▶
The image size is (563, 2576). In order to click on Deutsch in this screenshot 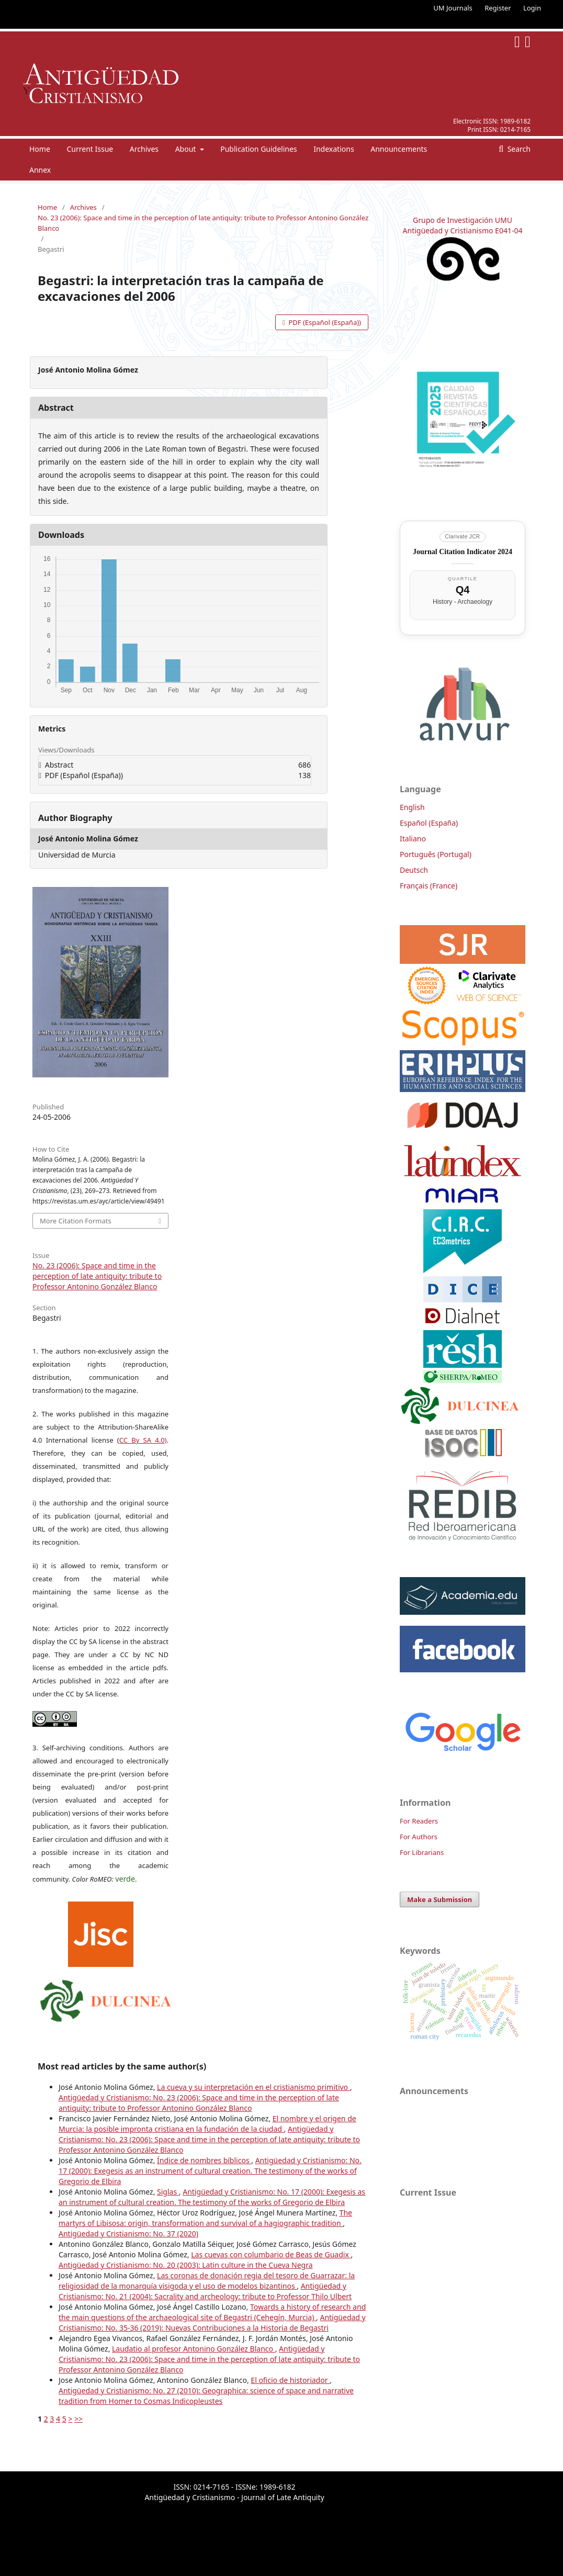, I will do `click(414, 870)`.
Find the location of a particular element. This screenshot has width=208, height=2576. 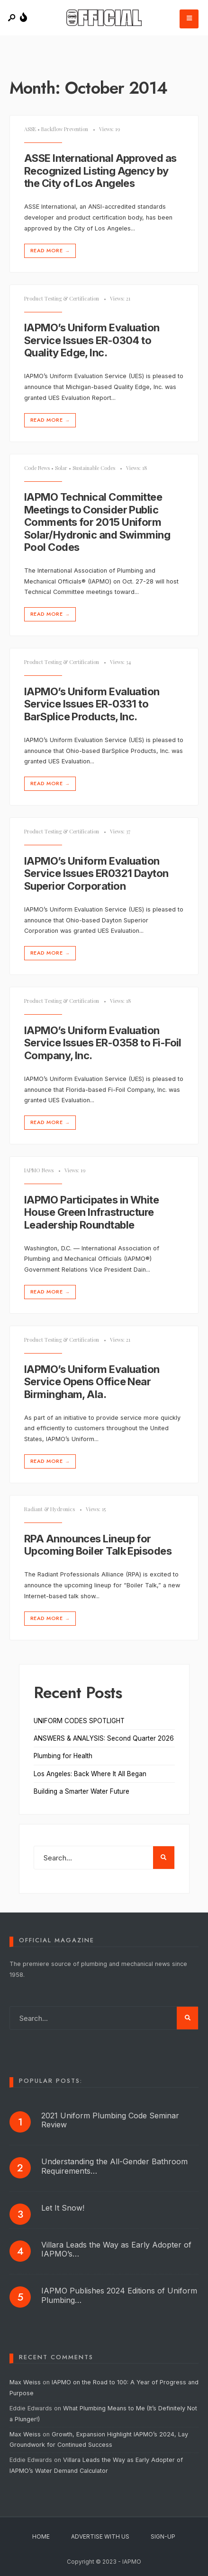

Max Weiss is located at coordinates (25, 2382).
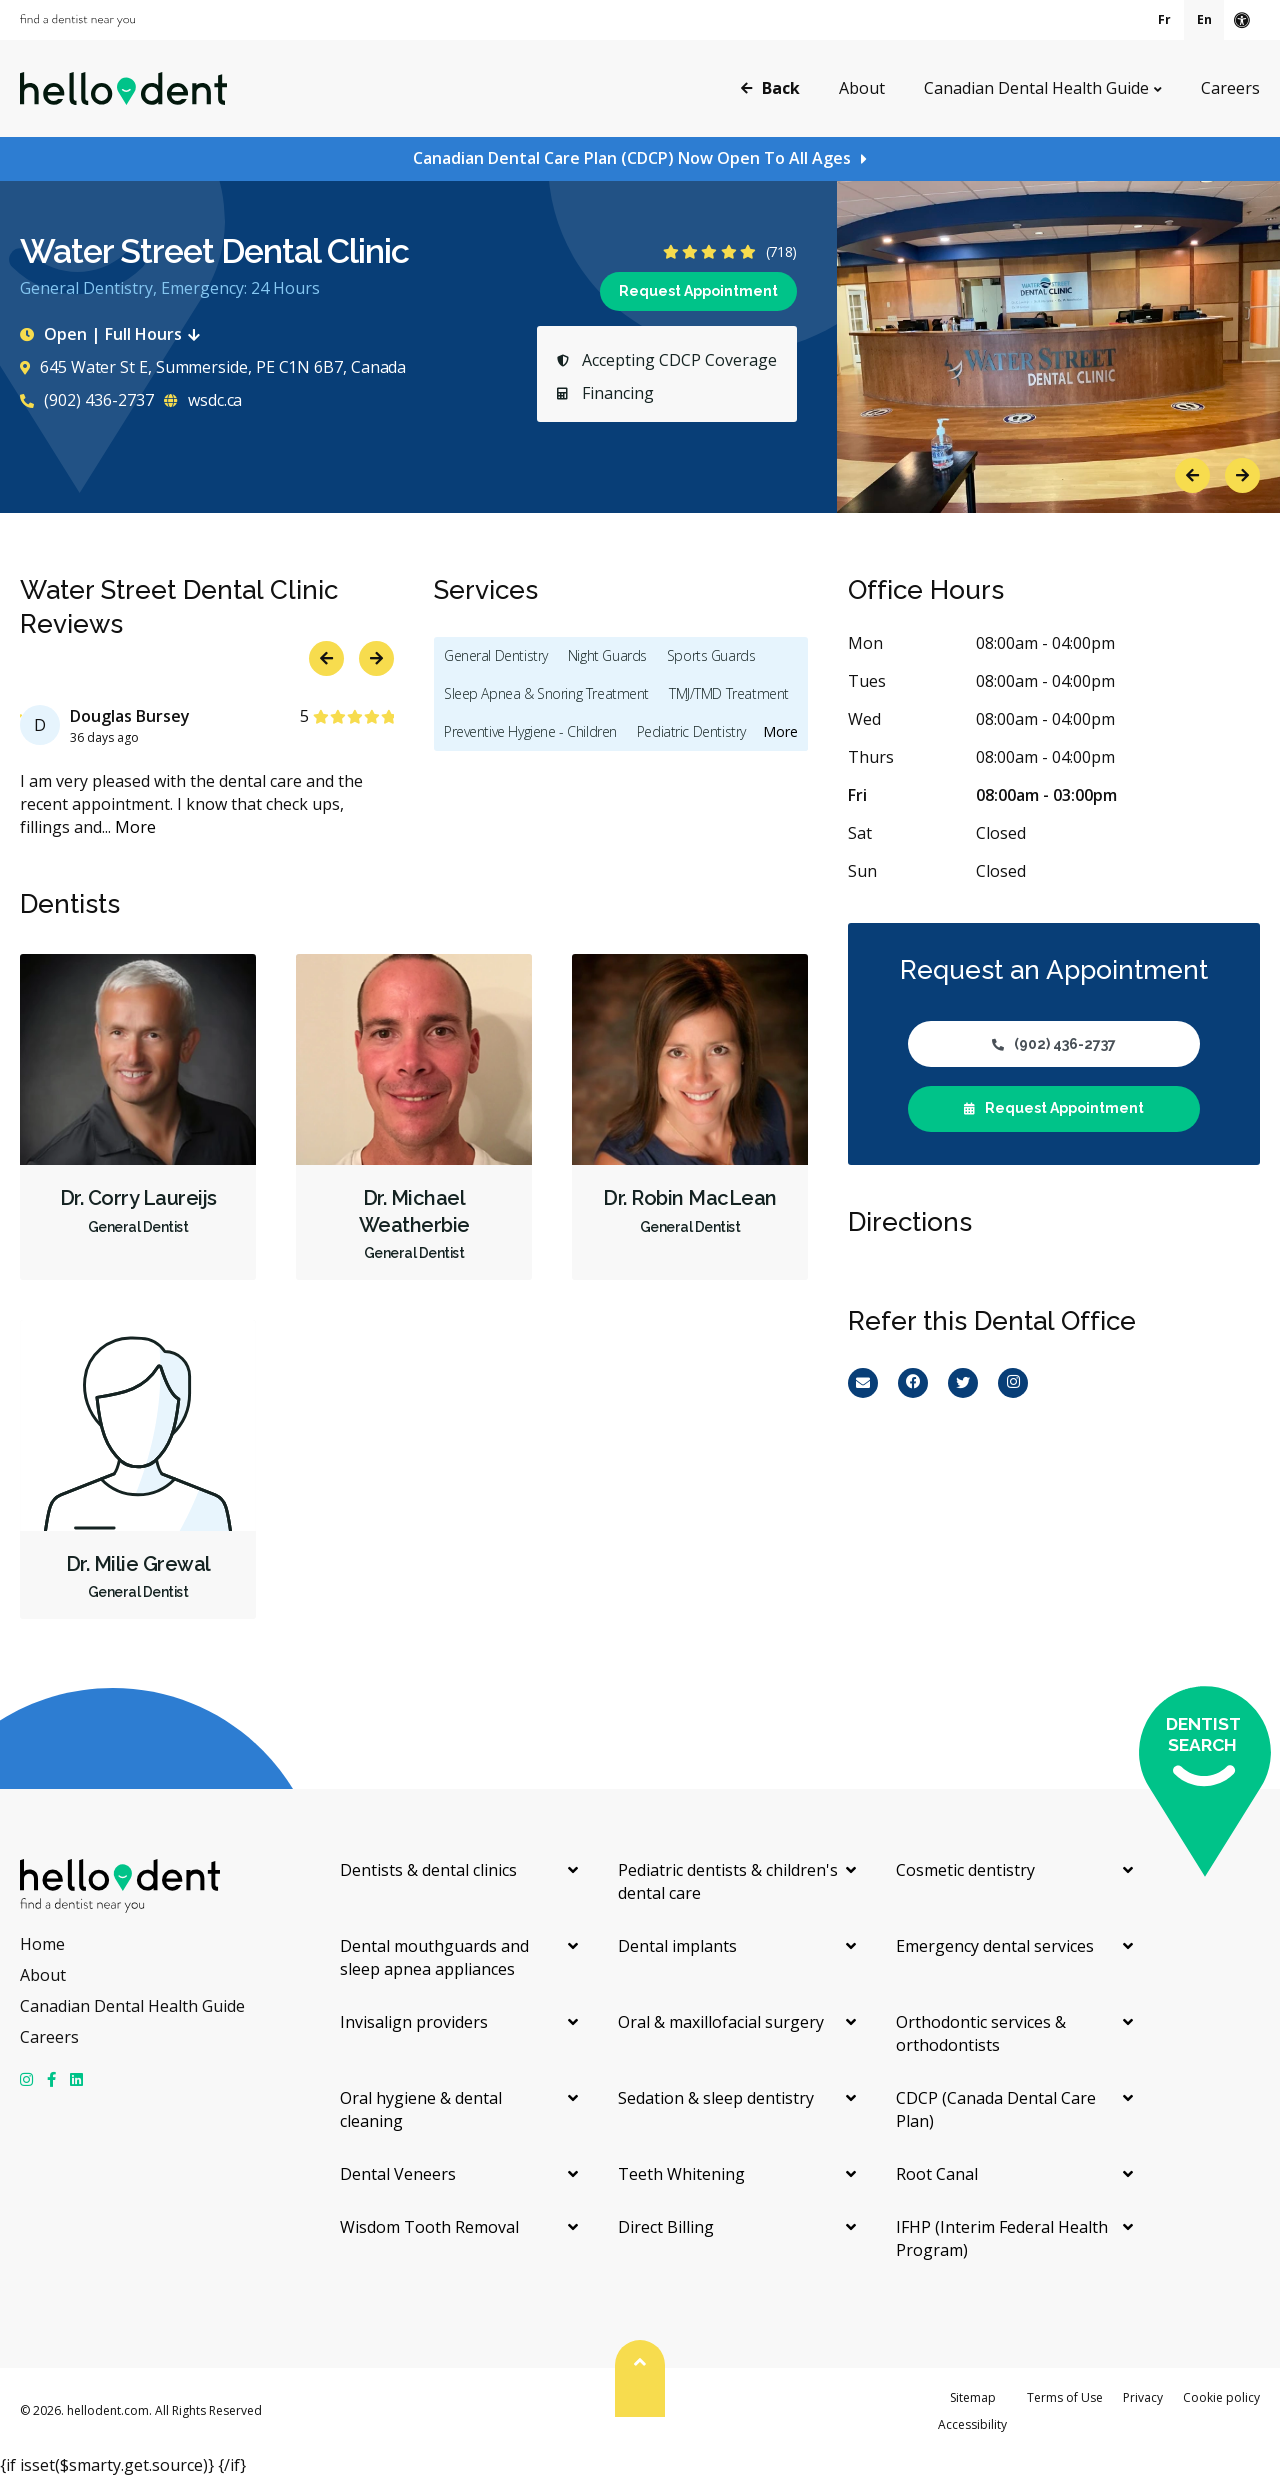  What do you see at coordinates (1036, 88) in the screenshot?
I see `Canadian Dental Health Guide` at bounding box center [1036, 88].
◀
- _Work required_: Take the lines from the one containing "Find the location" through the last line of the listing and repeat them exactly. Omit the pictures.

- _Response area_:
Find the location of a particular element. This screenshot has width=208, height=2576. 

Max Weiss is located at coordinates (25, 2382).
  What do you see at coordinates (1036, 88) in the screenshot?
I see `Canadian Dental Health Guide` at bounding box center [1036, 88].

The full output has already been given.